Feds warn of 'evil layer cake' of online villainy – yes, really
102
15
29
The bureau has been strangely silent on how it came to finger the Nork government for the comprehensive ransacking of the Hollywood movie studio. So silent, in fact, seasoned computer security experts refused to believe the claims until they see more evidence.
Now it appears the FBI has been quietly handed high-level signals intelligence allegedly pointing towards North Korea.
"Sony is important to me because the entire world is watching how we as a nation are going to respond to [the attack on Sony]," NSA Director Admiral Michael Rogers told the International Conference on Cyber Security (ICCS) at Fordham University, Time reports. "If we don't name names here, it will only encourage others to decide, 'Well this must not be a red line for the United States.'"
The NSA had examined the malware used in the Sony hack, and had played a supporting role in the FBI investigation, he said, while declining to give more details.
Rogers said attacks in the online world won't necessarily have an online response, and he welcomed the new sanctions being brought against North Korea by President Obama, which were instituted after the FBI pointed the finger of blame. Rogers added that the NSA would be around to help with similar investigations in the future.
"I don't think it's realistic" for private companies "to deal with [cyberattacks] totally by themselves," he said.
Just what level of commercial hacking attack would be needed to bring NSA spies running wasn't specified by Rogers, nor what the price would be. But he made it clear that the NSA intends to be spending more time sorting out problems like Korea.
"I remain very confident: this was North Korea," Rogers stated, although many in the security industry are much more skeptical. But doubters should shut up, according to government officials also at the conference.

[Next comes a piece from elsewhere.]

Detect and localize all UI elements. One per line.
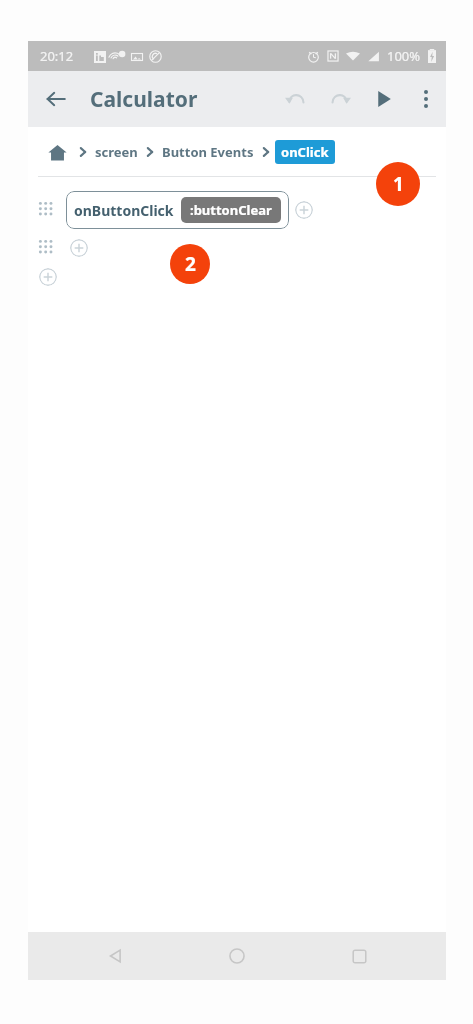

Lisa Monaco, President Obama's Homeland Security Adviser, said the many experts who dispute the government's claim of Norks nobbling Sony don't have enough evidence for their conclusions – and questioning the official FBI narrative was “counterproductive," the Wall Street Journal reports.
FBI director gets surreal
The NSA spymaster's comments came the day after the FBI Director also addressed ICCS and gave a somewhat bizarre presentation in which he asserted North Korea was behind the Sony hack, and was part of an "evil layer cake," of internet criminals.Director Comey said the Sony hackers had been "sloppy." While they had used proxy servers to mask their location, there had been times when direct connections had occurred and been spotted, he claimed.
"Several times, either because they forgot or they had a technical problem, they connected directly—and we could see them," he said. "They shut it off very quickly before they realized their mistake, but not before we saw it and knew where it was coming from."
The attacks against Sony had begun in September, he said, with a flurry of tightly focused phishing attacks against key individuals. This was then used to gain full access to the company's servers and steal data.
Comey warned that North Korea was just the tip of the iceberg – or, as he put it, the topping on an "evil layer cake." The descending layers included terrorists, organized criminal actors, sophisticated worldwide hackers and botnets, “hack-tivists,” weirdos, bullies, pedophiles, and creeps, he said.
The problem for the FBI was miscreants' ability to attack globally, Comey explained. He likened it to the 1920s, when the invention of the automobile and paved roads (not to mention easy access to firearms) allowed the formation of inter-state bank-robbing gangs.
“[Cybercrime] is that times a million. Dillinger or Bonnie and Clyde could not do a thousand robberies in all 50 states in the same day in their pajamas, from Belarus. That’s the challenge we face today,” Comey told attendees.